##### Task data #####

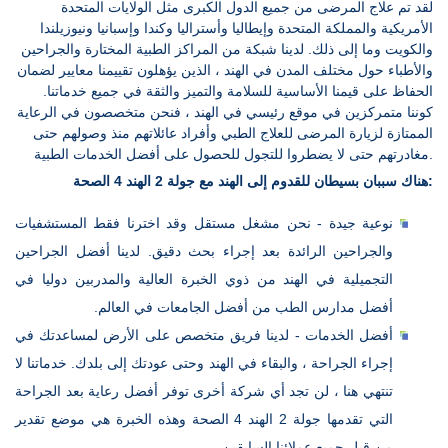
لقد تم علاج المرضى من جميع الدول الكبرى مثل الولايات المتحدة
الأمريكية والمملكة المتحدة وإيطاليا وأستراليا وكندا وإسبانيا ونيوزيلندا
والكويت وما إلى ذلك. لدينا شبكة من المراكز الطبية المختارة والجراحين
والأطباء حول مختلف المدن في الهند ، الذين يؤهلون تقييمنا معايير لضمان
الحفاظ على قيمنا الأساسية للسلامة والتميز والثقة في جميع خدماتنا.
كوننا متمركزين في موقع رئيسي في الهند ، فنحن متخصصون في الرعاية
الممتازة لزيارة المرضى للعلاج الطبي وأفراد عائلاتهم منذ وصولهم حتى
مغادرتهم حتى لا يضطروا للتجول للحصول على أفضل الخدمات الطبية.
هناك سببان بسيطان للقدوم إلى الهند مع جولة 2 الهند 4 الصحة:
نوعية جيدة - نحن مشغل مستقل وقد اخترنا فقط المستشفيات
والجراحين الرائدة بعد إجراء بحث دقيق. لدينا أفضل الجراحين
التجميلية في الهند من ذوي الخبرة العالية والمدربين دوليا في
أفضل مدارس الطب من أفضل الجامعات في العالم.
أفضل الخدمات - لدينا فريق متخصص على الأرض لمساعدتك في
إجراء الجراحة ، والبقاء في الهند وحتى عودتك إلى بلدك. خدماتنا لا
تنتهي هنا ، لن تجد أي شركة أخرى توفر أفضل رعاية بعد الجراحة
التي تقدمها جولة 2 الهند 4 الصحة وهذه الخبرة هي موضع تقدير
من قبل جميع عملائنا السابقين.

#####

## Task brief
A faithful copy of the records above is needed, with the pictures left out.

## Solution below
لقد تم علاج المرضى من جميع الدول الكبرى مثل الولايات المتحدة
الأمريكية والمملكة المتحدة وإيطاليا وأستراليا وكندا وإسبانيا ونيوزيلندا
والكويت وما إلى ذلك. لدينا شبكة من المراكز الطبية المختارة والجراحين
والأطباء حول مختلف المدن في الهند ، الذين يؤهلون تقييمنا معايير لضمان
الحفاظ على قيمنا الأساسية للسلامة والتميز والثقة في جميع خدماتنا.
كوننا متمركزين في موقع رئيسي في الهند ، فنحن متخصصون في الرعاية
الممتازة لزيارة المرضى للعلاج الطبي وأفراد عائلاتهم منذ وصولهم حتى
مغادرتهم حتى لا يضطروا للتجول للحصول على أفضل الخدمات الطبية.
هناك سببان بسيطان للقدوم إلى الهند مع جولة 2 الهند 4 الصحة:
نوعية جيدة - نحن مشغل مستقل وقد اخترنا فقط المستشفيات
والجراحين الرائدة بعد إجراء بحث دقيق. لدينا أفضل الجراحين
التجميلية في الهند من ذوي الخبرة العالية والمدربين دوليا في
أفضل مدارس الطب من أفضل الجامعات في العالم.
أفضل الخدمات - لدينا فريق متخصص على الأرض لمساعدتك في
إجراء الجراحة ، والبقاء في الهند وحتى عودتك إلى بلدك. خدماتنا لا
تنتهي هنا ، لن تجد أي شركة أخرى توفر أفضل رعاية بعد الجراحة
التي تقدمها جولة 2 الهند 4 الصحة وهذه الخبرة هي موضع تقدير
من قبل جميع عملائنا السابقين.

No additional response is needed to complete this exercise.